4★
“Fear more than anything was the thrust behind the knife, the fist. The blow to the head.”
This is the fifth outing of Penny’s much-loved and highly respected Chief Inspector Armand Gamache, the head of homicide of Canada’s Sûreté du Québec. I’m always happy to return to Three Pines and immerse myself in village life with the characters I’ve come to know and enjoy.
Peter and Clara are a couple, artists who work separately, and she is on the brink of discovery and fame, which Peter envies. Gabriel and Olivier run the B&B and Bistro where we enjoy their hospitality and the camaraderie and the food. The warm baguettes with pâté and cheeses along with the wine and the desserts are enough to send you to find a little something yourself before continuing the story. It’s a warm, inviting village.
“Soft light glowed at some of the windows. Curtains were drawn in bashful old homes.”
Not everyone is warm and welcoming, though. Ruth Zardo, the cranky old poet with the active middle finger and the sharp tongue is in full flight, dropping scraps of paper with lines of her poetry in Gamache’s and Beauvoir’s pockets for them to piece together. Her opinion is never in doubt and her insight is unique. At one point, someone is asked a question.
“He looked over at her and smiled.
‘I'm fine.’
‘Ruth's FINE? F**ked up, Insecure, Neurotic and Egotistical?’
‘That's about right.’”
Gamache’s offsiders are here, particularly Beauvoir, who has a hard time dealing with some of these people. He has his own insecurities and demons. Penny includes bits of information here and there to allow us some insight into how and why people are affected by what they encounter during an investigation like this.

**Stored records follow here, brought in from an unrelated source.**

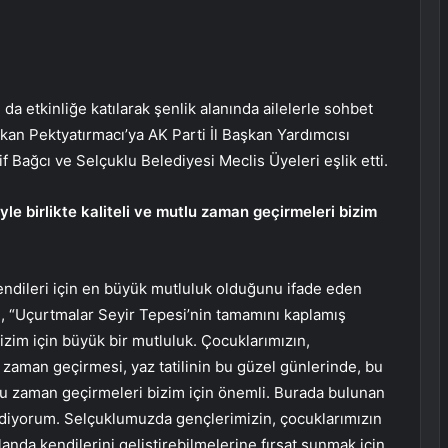
a etkinliğe katılarak şenlik alanında ailelerle sohbet
kan Pektyatırmacı’ya AK Parti İl Başkan Yardımcısı
f Bağcı ve Selçuklu Belediyesi Meclis Üyeleri eşlik etti.
le birlikte kaliteli ve mutlu zaman geçirmeleri bizim
ndileri için en büyük mutluluk olduğunu ifade eden
, “Uçurtmalar Seyir Tepesi’nin tamamını kaplamış
izim için büyük bir mutluluk. Çocuklarımızın,
e zaman geçirmesi, yaz tatilinin bu güzel günlerinde, bu
utlu zaman geçirmeleri bizim için önemli. Burada bulunan
ediyorum. Selçuklumuzda gençlerimizin, çocuklarımızın
anda kendilerini geliştirebilmelerine fırsat sunmak için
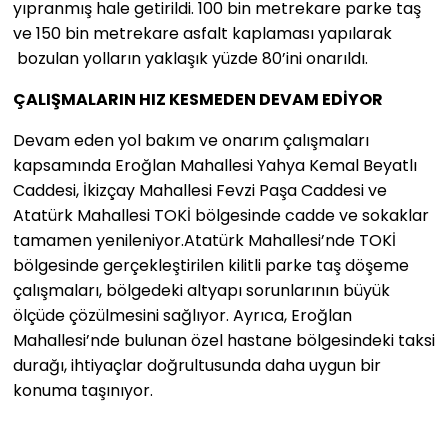
yıpranmış hale getirildi. 100 bin metrekare parke taş
ve 150 bin metrekare asfalt kaplaması yapılarak
bozulan yolların yaklaşık yüzde 80’ini onarıldı.
ÇALIŞMALARIN HIZ KESMEDEN DEVAM EDİYOR
Devam eden yol bakım ve onarım çalışmaları
kapsamında Eroğlan Mahallesi Yahya Kemal Beyatlı
Caddesi, İkizçay Mahallesi Fevzi Paşa Caddesi ve
Atatürk Mahallesi TOKİ bölgesinde cadde ve sokaklar
tamamen yenileniyor.Atatürk Mahallesi’nde TOKİ
bölgesinde gerçekleştirilen kilitli parke taş döşeme
çalışmaları, bölgedeki altyapı sorunlarının büyük
ölçüde çözülmesini sağlıyor. Ayrıca, Eroğlan
Mahallesi’nde bulunan özel hastane bölgesindeki taksi
durağı, ihtiyaçlar doğrultusunda daha uygun bir
konuma taşınıyor.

A body has been found in the bistro. Just inside the front door. Who, what, when, where, why, how did he meet his end, Gamache wonders.
“Looking at this man's face he knew he hadn't suffered. The blow to the back of the head meant he probably hadn't even seen it coming.
Almost like dying in your sleep.
But not quite.”
During the investigation we meet some newcomers, including a small Czech family living in a very modern house and a couple and mother who have bought an old, dilapidated mansion and are turning it into accommodation and an upmarket spa that will steal customers from Gabri and Olivier. How dare they?!
The body is not identified, nor is the killer. Gamache says he thinks someone did know the man and had visited him. Someone asks if he means “one of us”?
“One of us, thought Gamache. Three short words, but potent. They more than anything had launched a thousand ships, a thousand attacks. One of us. A circle drawn. And closed. A boundary marked. Those inside and those not.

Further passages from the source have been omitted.